Having lost the anchor of the soul, people tend to forget that they were created by God and for God. Having been created in the image and likeness of God, we are made according to His good pleasure and for His praise and glory. The liturgies and rallies in Washington are intended to be beacons of hope for all, who like Juliet cry out: “O, shut the door! And when you have done so, come weep with me, past hope, past cure, past help.” This year’s March for Life, says to all people with Pope Francis, “The door is open! We shall weep with you, but tears of joy because there is hope, there is a cure for your soul and there is help for the future.”

To people trapped in a culture of death, Jesus says: “I have conquered death and have broken its bonds. Take my hand and walk in the newness of life.” In the face of sin and death, it pleased God to reconcile sinners to himself. He stretched out His arms on the cross and died so that we might have life and have it abundantly. The door is open and the light of life is offered to each and every one of us. We can choose to die to sin and live, not to ourselves but to Him. We have only to recall Moses’ exhortation to the people: “Today I have given you the choice between life and death, between blessings and curses. Choose life” (Deut. 30:19).

Suspended between heaven and earth, the Lord of Life opened the gates to paradise to all who would call upon His name. “Jesus, remember me when you come into your kingdom.” In the face of total failure, Jesus claims victory over sins and death. In emptiness and darkness, Jesus because the cause of our hope, the source of our healing and companion on the journey. Nailed to the Tree of Life, he became the fountain of mercy for all who are willing to admit their thirst and drink of the living and life-giving waters. Upon the cross, Jesus is seated upon the Throne of Mercy. Though He was consumed by desolation and vanquished by death, He spoke words of hope, healing and forgiveness to a penitent criminal. By Himself entering into the valley of death Jesus calls each of us into everlasting life.

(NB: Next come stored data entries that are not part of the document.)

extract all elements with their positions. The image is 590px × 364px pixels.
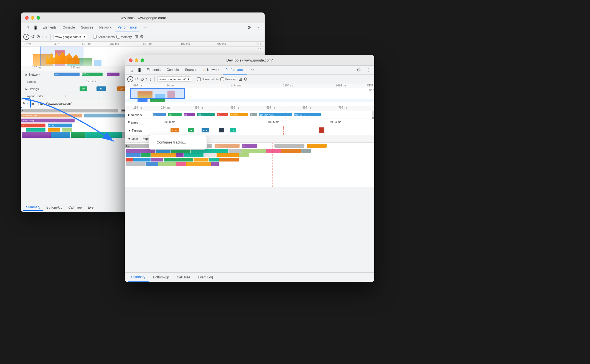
back-settings-icon[interactable]: ⚙: [246, 24, 253, 31]
front-dr-194: 194 ms: [133, 106, 143, 109]
back-tab-network[interactable]: Network: [96, 23, 114, 32]
front-task-anon: (...: [242, 144, 257, 148]
back-upload-icon[interactable]: ↑: [42, 34, 44, 39]
front-main-arrow: ▼: [128, 137, 131, 140]
front-frames-val2: 182.6 ms: [268, 121, 279, 124]
front-d-badge: D: [219, 128, 224, 132]
front-f2h: [281, 149, 301, 153]
back-url-selector[interactable]: www.google.com #1 ▾: [54, 34, 87, 39]
back-reload-icon[interactable]: ↺: [31, 34, 35, 39]
front-overview-cpu: NET: [125, 88, 374, 99]
back-tab-console[interactable]: Console: [60, 23, 78, 32]
front-screenshots-check[interactable]: Screenshots: [197, 77, 218, 81]
back-network-throttle-icon[interactable]: ⊞: [134, 34, 138, 39]
edit-annotation-button[interactable]: ✎ ✓: [21, 98, 31, 108]
front-close-button[interactable]: [129, 58, 133, 62]
back-close-button[interactable]: [25, 16, 29, 20]
front-clear-icon[interactable]: ⊘: [140, 76, 144, 82]
front-f5f: [211, 162, 219, 166]
back-tab-sources[interactable]: Sources: [78, 23, 96, 32]
back-clear-icon[interactable]: ⊘: [36, 34, 40, 39]
front-main-dashed2: [272, 143, 273, 187]
back-eventlog-tab[interactable]: Eve...: [85, 204, 99, 211]
front-bottomup-tab[interactable]: Bottom-Up: [150, 274, 172, 280]
back-capture-settings-icon[interactable]: ⚙: [140, 34, 144, 39]
front-f3g: [217, 153, 239, 157]
back-inspect-icon[interactable]: ⬚: [23, 24, 31, 32]
front-net-clie: clie...: [197, 113, 215, 116]
front-dr-794: 794 ms: [339, 106, 348, 109]
back-screenshots-check[interactable]: Screenshots: [93, 35, 115, 39]
front-f3b: [141, 153, 151, 157]
back-memory-checkbox[interactable]: [116, 35, 120, 39]
front-more-icon[interactable]: ⋮: [365, 66, 372, 74]
front-f5d: [176, 162, 186, 166]
front-ov-handle-right[interactable]: [184, 89, 185, 98]
front-memory-checkbox[interactable]: [220, 77, 224, 81]
back-calltree-tab[interactable]: Call Tree: [66, 204, 85, 211]
front-f5c: [158, 162, 176, 166]
front-flame-rows: [125, 148, 374, 166]
back-ruler2-147: 147 ms: [32, 66, 41, 69]
back-url-text: www.google.com #1: [55, 35, 83, 39]
back-bottomup-tab[interactable]: Bottom-Up: [44, 204, 65, 211]
front-upload-icon[interactable]: ↑: [146, 77, 148, 82]
front-url-selector[interactable]: www.google.com #1 ▾: [157, 76, 191, 82]
back-screenshots-checkbox[interactable]: [93, 35, 97, 39]
front-device-icon[interactable]: 📱: [136, 66, 143, 74]
back-net-arrow: ▶: [26, 73, 28, 76]
front-tab-elements[interactable]: Elements: [144, 66, 163, 75]
back-ls-marker1: [65, 95, 65, 98]
front-tab-more[interactable]: >>: [248, 66, 257, 75]
back-maximize-button[interactable]: [37, 16, 40, 20]
front-timings-label: ▼ Timings: [125, 129, 153, 132]
front-record-button[interactable]: ●: [127, 76, 133, 82]
front-settings-icon[interactable]: ⚙: [355, 66, 362, 74]
front-network-throttle-icon[interactable]: ⊞: [238, 76, 242, 82]
front-timings-arrow: ▼: [128, 129, 131, 132]
front-window-title: DevTools - www.google.com/: [227, 58, 273, 62]
front-tab-console[interactable]: Console: [164, 66, 182, 75]
front-calltree-tab[interactable]: Call Tree: [174, 274, 194, 280]
front-tab-performance[interactable]: Performance: [223, 66, 247, 75]
front-capture-settings-icon[interactable]: ⚙: [244, 76, 248, 82]
front-eventlog-tab[interactable]: Event Log: [195, 274, 216, 280]
front-frames-val1: 295.8 ms: [164, 121, 175, 124]
back-window-title: DevTools - www.google.com/: [120, 16, 166, 20]
back-mark-1197: 1197 ms: [179, 42, 190, 45]
front-f5e: [186, 162, 211, 166]
front-net-scrollbar[interactable]: [372, 111, 374, 119]
front-ov-handle-left[interactable]: [130, 89, 131, 98]
front-inspect-icon[interactable]: ⬚: [127, 66, 135, 74]
front-reload-icon[interactable]: ↺: [135, 76, 139, 82]
front-screenshots-checkbox[interactable]: [197, 77, 201, 81]
front-download-icon[interactable]: ↓: [149, 77, 152, 82]
front-net-gen204-2: gen_204...: [294, 113, 321, 116]
back-tab-more[interactable]: >>: [140, 23, 149, 32]
front-maximize-button[interactable]: [141, 58, 144, 62]
back-record-button[interactable]: ●: [23, 34, 29, 40]
back-more-icon[interactable]: ⋮: [255, 24, 262, 31]
back-download-icon[interactable]: ↓: [45, 34, 48, 39]
front-f2e: [228, 149, 241, 153]
back-memory-check[interactable]: Memory: [116, 35, 132, 39]
front-l-badge: L: [319, 127, 324, 133]
front-cpu-right: CPU: [367, 84, 373, 87]
back-tab-elements[interactable]: Elements: [40, 23, 59, 32]
front-memory-check[interactable]: Memory: [220, 77, 236, 81]
front-minimize-button[interactable]: [135, 58, 138, 62]
front-net-h: h: [250, 113, 257, 116]
edit-icon: ✎: [22, 101, 26, 106]
front-f3d: [176, 153, 184, 157]
configure-tracks-item[interactable]: Configure tracks...: [149, 137, 207, 147]
front-summary-tab[interactable]: Summary: [128, 273, 149, 282]
front-tab-network[interactable]: ⚠ Network: [200, 66, 222, 75]
back-ls-marker2: [101, 95, 101, 98]
back-tab-performance[interactable]: Performance: [115, 23, 139, 32]
back-summary-tab[interactable]: Summary: [23, 204, 43, 211]
front-tab-sources[interactable]: Sources: [182, 66, 200, 75]
back-device-icon[interactable]: 📱: [32, 24, 39, 32]
front-f2g: [266, 149, 281, 153]
back-mark-797: 797 ms: [110, 42, 119, 45]
back-minimize-button[interactable]: [31, 16, 34, 20]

Because we have received mercy, we are called to reach out to those who find themselves in the existential peripheries of society. Because we have been grafted to Christ, we are to live in solidarity with the most vulnerable of our brothers and sisters: the poor, the disabled, the unborn and the sick, migrants and refugees, the elderly and the young who lack employment. All of us must care for life, cherish life, and treat every man, woman and child with dignity and respect.